• RECORD SET:
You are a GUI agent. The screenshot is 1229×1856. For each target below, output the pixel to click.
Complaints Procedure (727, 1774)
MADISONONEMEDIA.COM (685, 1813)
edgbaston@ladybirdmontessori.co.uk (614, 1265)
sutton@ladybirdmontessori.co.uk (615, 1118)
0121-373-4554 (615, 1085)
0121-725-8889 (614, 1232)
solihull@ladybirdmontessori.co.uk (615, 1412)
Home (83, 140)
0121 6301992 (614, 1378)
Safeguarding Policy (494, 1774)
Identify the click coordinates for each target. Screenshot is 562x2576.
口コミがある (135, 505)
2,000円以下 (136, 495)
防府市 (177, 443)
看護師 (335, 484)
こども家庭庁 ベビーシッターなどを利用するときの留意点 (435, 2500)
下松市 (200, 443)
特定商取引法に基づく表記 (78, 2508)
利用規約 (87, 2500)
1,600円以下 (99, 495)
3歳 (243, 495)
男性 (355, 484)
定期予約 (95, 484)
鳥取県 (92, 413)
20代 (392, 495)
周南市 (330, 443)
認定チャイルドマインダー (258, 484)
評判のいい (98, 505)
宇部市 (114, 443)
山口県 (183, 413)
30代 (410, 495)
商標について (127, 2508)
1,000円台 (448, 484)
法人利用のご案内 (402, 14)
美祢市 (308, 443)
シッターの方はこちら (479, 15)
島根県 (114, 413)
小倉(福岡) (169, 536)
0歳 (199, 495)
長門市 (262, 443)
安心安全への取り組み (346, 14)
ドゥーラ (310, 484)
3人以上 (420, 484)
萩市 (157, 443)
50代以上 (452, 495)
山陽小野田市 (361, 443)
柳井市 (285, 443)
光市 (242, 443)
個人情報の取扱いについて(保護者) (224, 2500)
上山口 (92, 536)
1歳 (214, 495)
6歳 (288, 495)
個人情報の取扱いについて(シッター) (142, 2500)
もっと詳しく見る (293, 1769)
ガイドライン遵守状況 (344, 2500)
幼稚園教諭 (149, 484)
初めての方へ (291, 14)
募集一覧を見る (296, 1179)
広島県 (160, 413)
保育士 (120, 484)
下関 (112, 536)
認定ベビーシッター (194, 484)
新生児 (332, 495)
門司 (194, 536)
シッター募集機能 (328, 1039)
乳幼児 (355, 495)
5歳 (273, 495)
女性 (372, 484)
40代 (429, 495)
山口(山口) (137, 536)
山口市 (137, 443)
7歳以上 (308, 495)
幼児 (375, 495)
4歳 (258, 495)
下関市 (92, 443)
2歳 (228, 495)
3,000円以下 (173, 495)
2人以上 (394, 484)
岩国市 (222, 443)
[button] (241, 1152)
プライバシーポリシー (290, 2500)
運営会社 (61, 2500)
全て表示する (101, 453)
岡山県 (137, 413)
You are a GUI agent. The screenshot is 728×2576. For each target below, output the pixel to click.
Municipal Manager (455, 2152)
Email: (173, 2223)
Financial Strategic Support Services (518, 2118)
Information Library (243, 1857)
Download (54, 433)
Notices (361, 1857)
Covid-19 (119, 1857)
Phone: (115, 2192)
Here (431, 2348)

• INSTRUCTIONS TO FOLLOW: Among the entries, find every line holding "each" and return it.

• ANSWER TO THIS TASK:
You are a GUI agent. The screenshot is 1229×1856. For each target below, output the pixel to click.
Identify the click coordinates for each target. Screenshot is 562x2576.
You are a GUI agent. The screenshot is 728×2576. For each target below, output the pixel to click.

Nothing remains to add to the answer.